**TASK STATEMENT**
Scan the data below and copy each line where "JSON" occurs.

[EXERCISE MATERIALS]

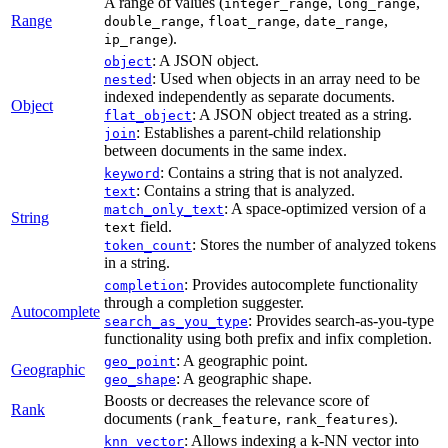
A range of values (
,
,
integer_range
long_range
Range
,
,
,
double_range
float_range
date_range
).
ip_range
: A JSON object.
object
: Used when objects in an array need to be
nested
indexed independently as separate documents.
Object
: A JSON object treated as a string.
flat_object
: Establishes a parent-child relationship
join
between documents in the same index.
: Contains a string that is not analyzed.
keyword
: Contains a string that is analyzed.
text
: A space-optimized version of a
match_only_text
String
field.
text
: Stores the number of analyzed tokens
token_count
in a string.
: Provides autocomplete functionality
completion
through a completion suggester.
Autocomplete
: Provides search-as-you-type
search_as_you_type
functionality using both prefix and infix completion.
: A geographic point.
geo_point
Geographic
: A geographic shape.
geo_shape
Boosts or decreases the relevance score of
Rank
documents (
,
).
rank_feature
rank_features
: Allows indexing a k-NN vector into
knn_vector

[/EXERCISE MATERIALS]

**RESULT FOR THIS EXERCISE**
: A JSON object.
: A JSON object treated as a string.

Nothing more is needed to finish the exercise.